Queen Victoria and Prince Albert conducted the first ever royal walkabout on the opening day of the Great Exhibition, 1 May 1851. Inside, visitors were treated to 100,000 exhibits from around the world. Displays included industrial inventions, medical artefacts, labour-saving devices, arts, such as photography, and all kinds of novelties. Visitors could gawp at tinned foods, a stuffed elephant and a locomotive, as well as the massive Koh-I-Noor diamond and an envelope-folding machine. Scientist Jean Bernard Léon Foucault even hung a pendulum from the roof to demonstrate the rotation of the earth.

During the six months that it was open, over 6 million people visited the Great Exhibition, including many from abroad. Queen Victoria was a frequent visitor, even joining the huge crowds attracted by the one shilling tickets sold from 24 May. Visitors were catered for with refreshment courts and the novel public lavatories, which cost a penny to use.

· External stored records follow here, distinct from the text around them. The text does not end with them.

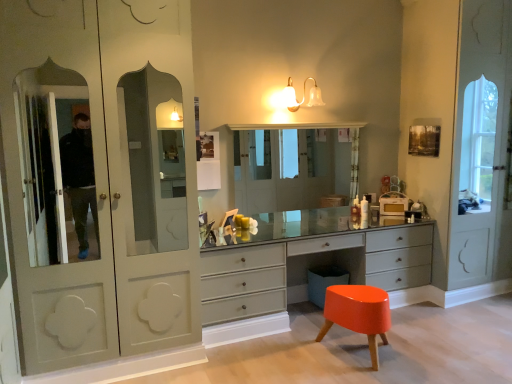 Locate an element on the screen. vacant area located to the right-hand side of orange glossy stool at lower right is located at coordinates (432, 364). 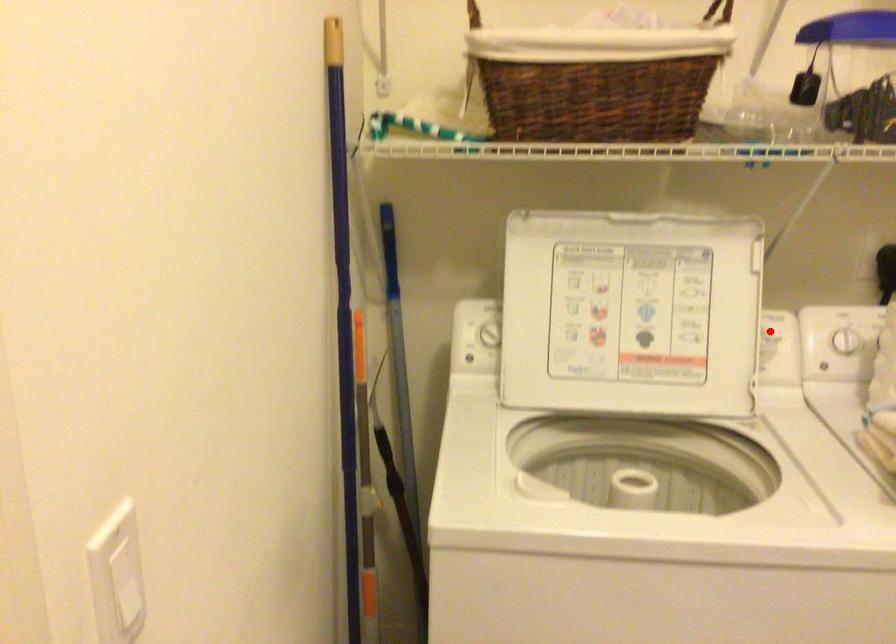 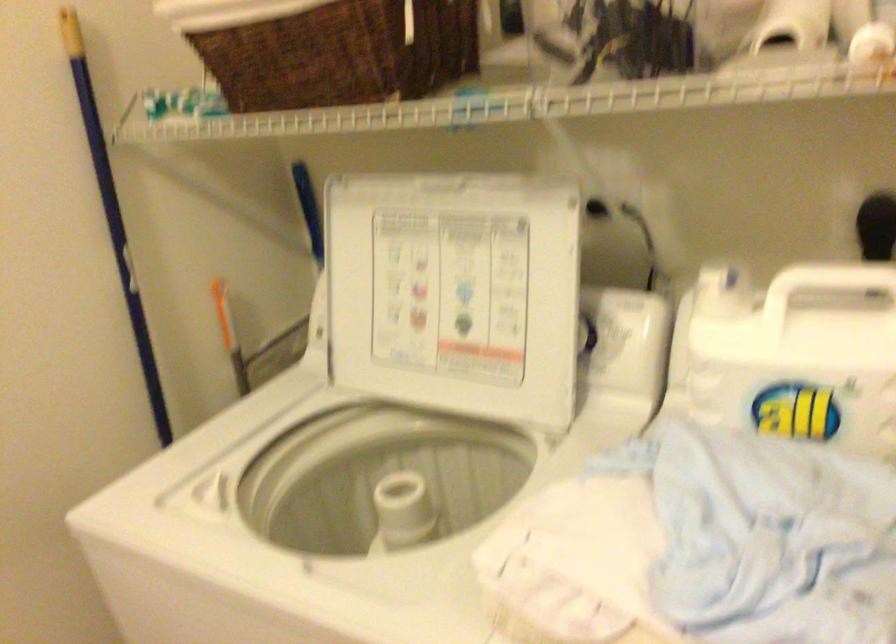 Where in the second image is the point corresponding to the highlighted location from the first image?

(616, 325) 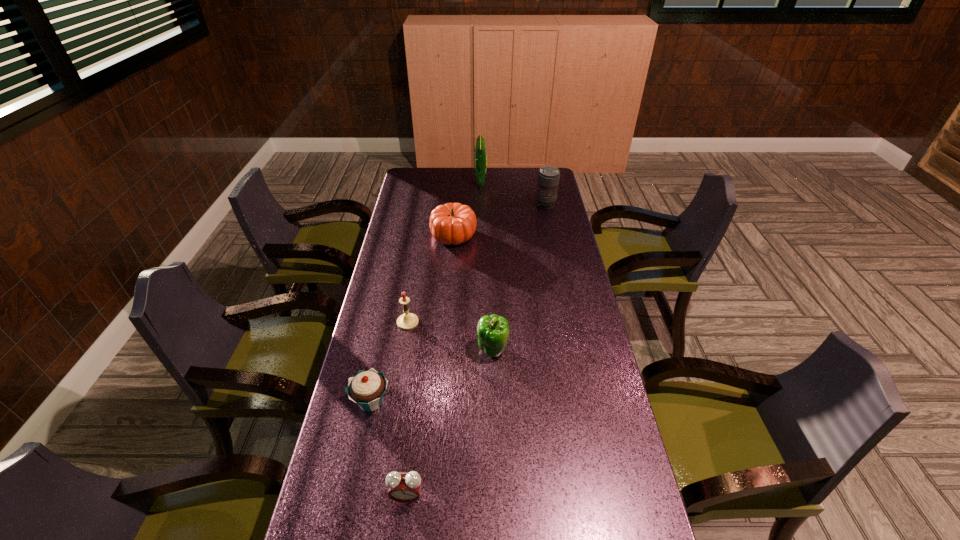 In order to click on free spot between the rightmost object and the third farthest object in this screenshot , I will do `click(499, 220)`.

Choose which object is the second nearest neighbor to the telephoto lens. Please provide its 2D coordinates. Your answer should be formatted as a tuple, i.e. [(x, y)], where the tuple contains the x and y coordinates of a point satisfying the conditions above.

[(453, 223)]

Point out which object is positioned as the third nearest to the third nearest object. Please provide its 2D coordinates. Your answer should be formatted as a tuple, i.e. [(x, y)], where the tuple contains the x and y coordinates of a point satisfying the conditions above.

[(404, 487)]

After the exhibition closed, the building was taken down and re-erected at Sydenham in South London. Although the Crystal Palace burned down in 1936, the Great Exhibition left several legacies. The building's nickname lives on as the name of the area where it stood for over 80 years and a London football club. Separately, the proceeds from the Exhibition were used, along with public money, to buy land in South Kensington. Later, this became the site for the Victoria and Albert Museum, the Natural History Museum, the Science Museum (where you can see a modern-day Foucault pendulum) and the Royal Albert Hall.

Did you know?

The average number of visitors per day to the Great Exhibition in Hyde Park was 43,536, with the most being recorded as 109,760 on 8 October 1851.